1. Run this example code, which simulates a hyperparameter-tuning scenario with a series of runs. Replace placeholders surrounded with angle brackets (`<>`) with your own values.

   ```python theme={null}
   import wandb
   import random
   import math

   def train_model(learning_rate, batch_size, run_name, tags=None):
       """Simulate training a model with given hyperparameters."""
       config = {
           "learning_rate": learning_rate,
           "batch_size": batch_size,
           "optimizer": "adam",
           "architecture": "resnet50"
       }
       
       with wandb.init(
         # Replace with your team and project name
           project="hyperparameter-tuning",
           entity="<team>",
           name=run_name,
           config=config,
           tags=tags or []
       ) as run:
           # Simulate training loop
           for epoch in range(50):
               # Simulated metrics
               accuracy = 0.6 + 0.3 * (1 - math.exp(-learning_rate * epoch / 10))
               loss = 1.0 * math.exp(-learning_rate * epoch / 10)
               
               run.log({
                   "epoch": epoch,
                   "accuracy": accuracy,
                   "loss": loss
               })

   # Create baseline run with standard configuration
   train_model(
       learning_rate=0.001,
       batch_size=64,
       run_name="baseline-config",
       tags=["baseline", "production"]
   )

   # Experiment with different learning rates
   train_model(
       learning_rate=0.003,
       batch_size=64,
       run_name="lr-experiment-0.003",
       tags=["experiment"]
   )

   train_model(
       learning_rate=0.0001,
       batch_size=64,
       run_name="lr-experiment-0.0001",
       tags=["experiment"]
   )
   ```

   After running this code, your workspace has three runs.
2. Set `baseline-config` as your baseline run.
3. Pin `baseline-config` to keep it visible.
4. Compare the experiment runs against the baseline.
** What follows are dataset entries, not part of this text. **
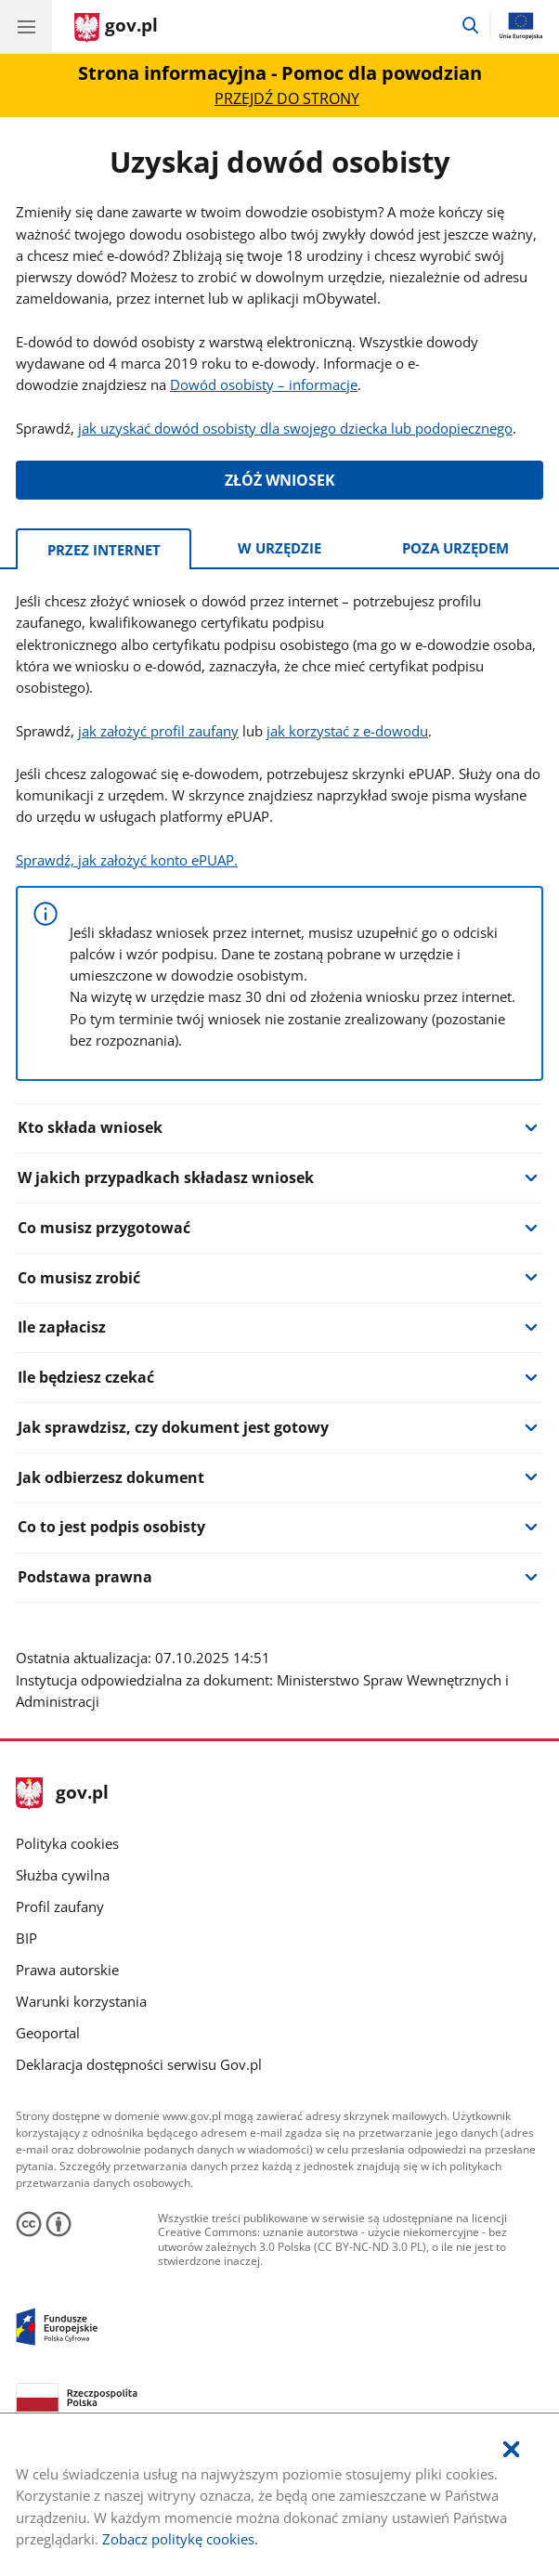  I want to click on Warunki korzystania, so click(81, 2001).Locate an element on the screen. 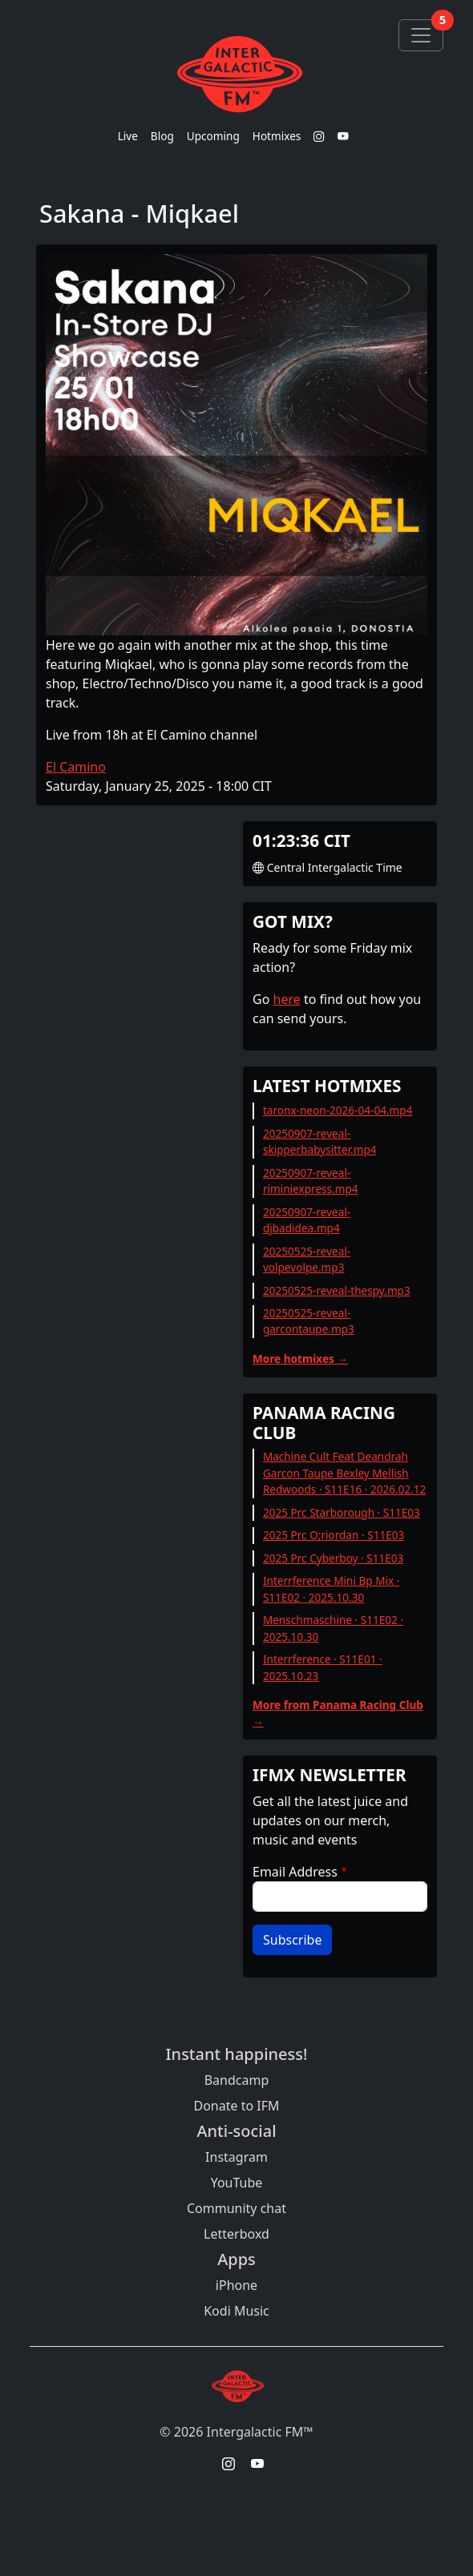 This screenshot has height=2576, width=473. El Camino is located at coordinates (76, 767).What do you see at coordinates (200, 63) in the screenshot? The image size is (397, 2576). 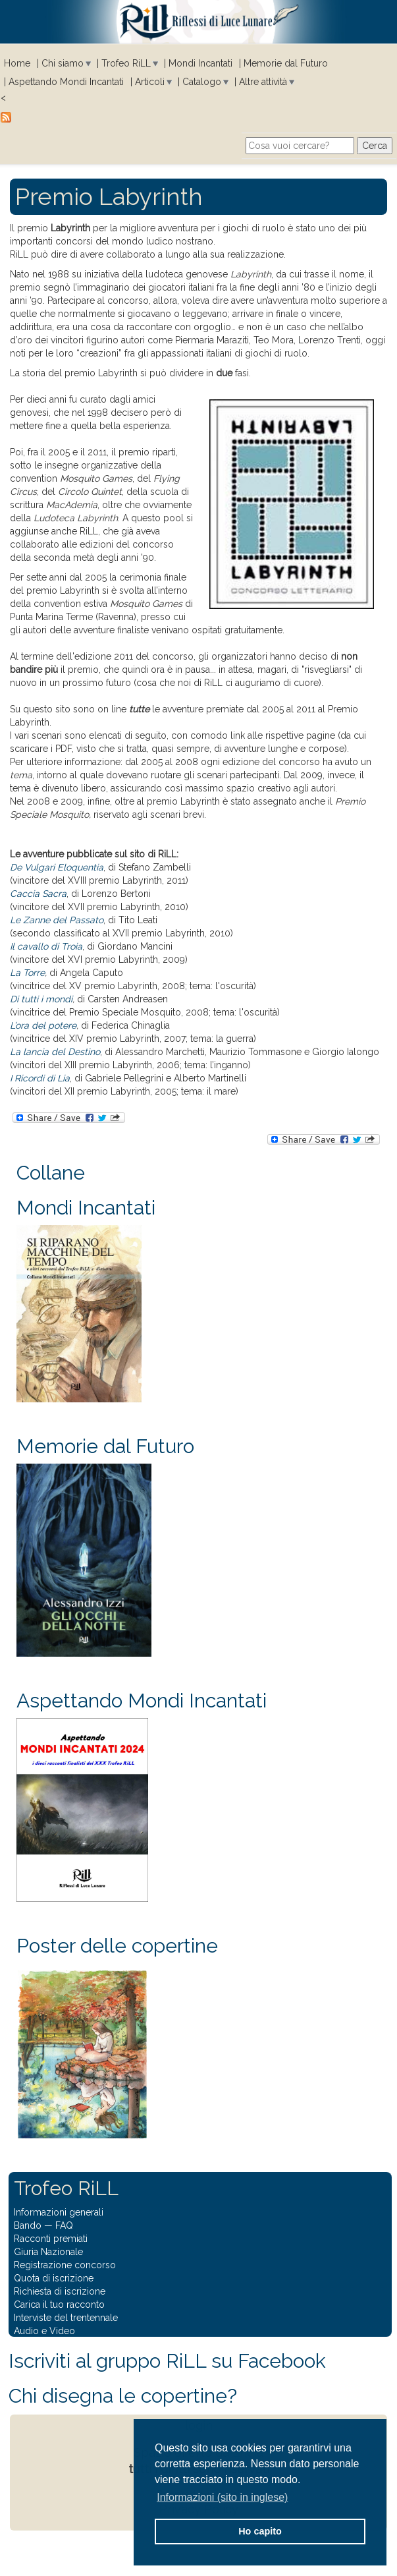 I see `Mondi Incantati` at bounding box center [200, 63].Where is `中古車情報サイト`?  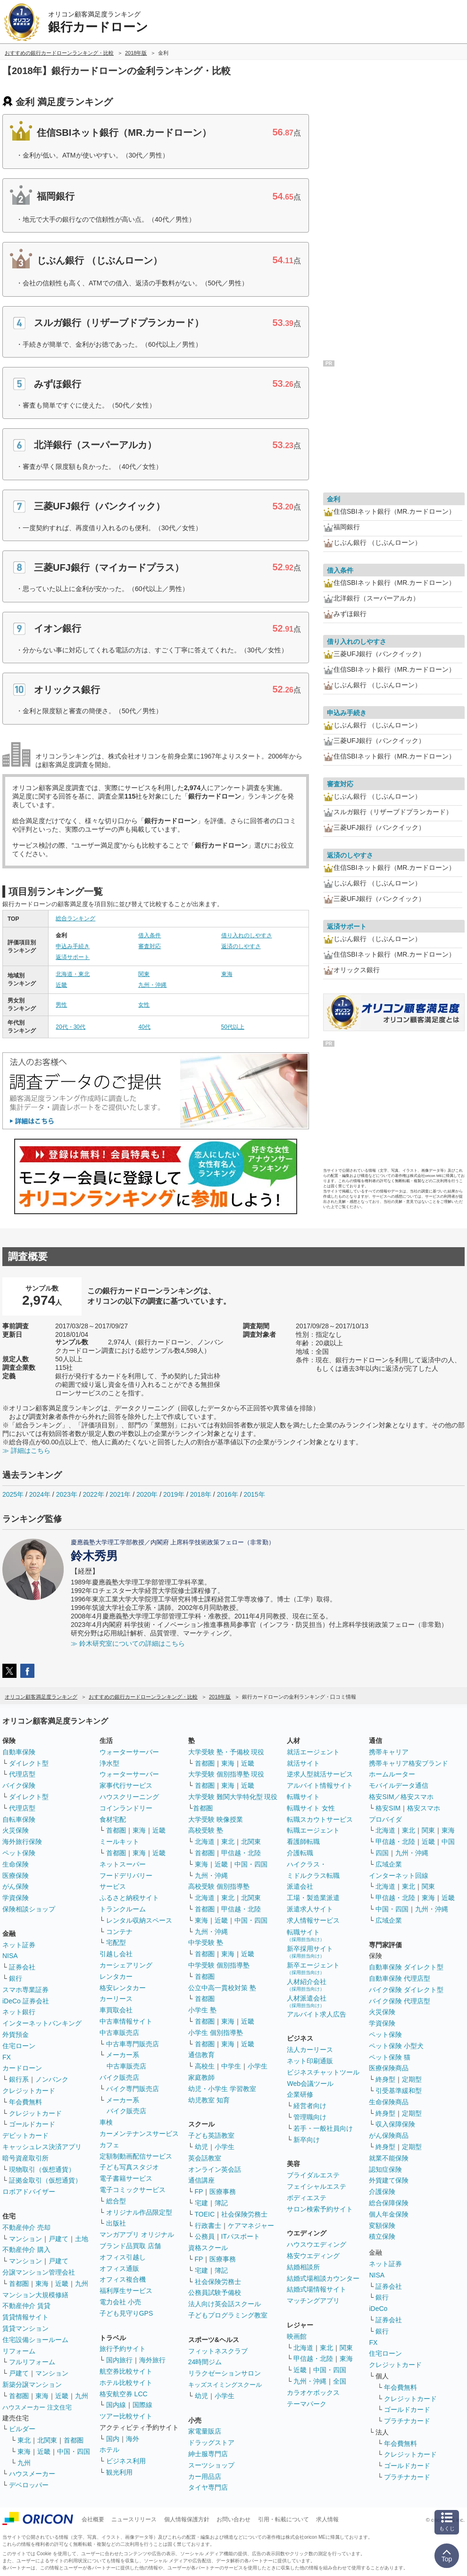
中古車情報サイト is located at coordinates (126, 2021).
* In the runs table, review the summary metric deltas next to each run's values to compare the run to the baseline.
* In line plots, compare the performance of one or more runs to the baseline, which is always visible.

5. Pin promising experiments for further investigation. In this example, after 50 epochs, `lr-experiment-0.003` has the highest accuracy (`~0.64`) and the lowest loss (`~0.86`).

## Limitations

The following features are not yet supported for pinned and baseline runs:

* **Grouping**: When [viewing runs](/models/runs#view-logged-runs) in the run selector or runs table, if runs are grouped by a column, pinned and baseline runs are not visually distinct from other runs.
* **Reports**: In a run set in a [W\&B Report](/models/reports), pinned and baseline runs are not visually distinct from other runs.
* **Workspace view only**: The baseline does not appear when viewing a single run's workspace.
* **Line plots only**: Baseline comparison is available only for line plots, and is not yet available for other panels such as bar plots or media panels.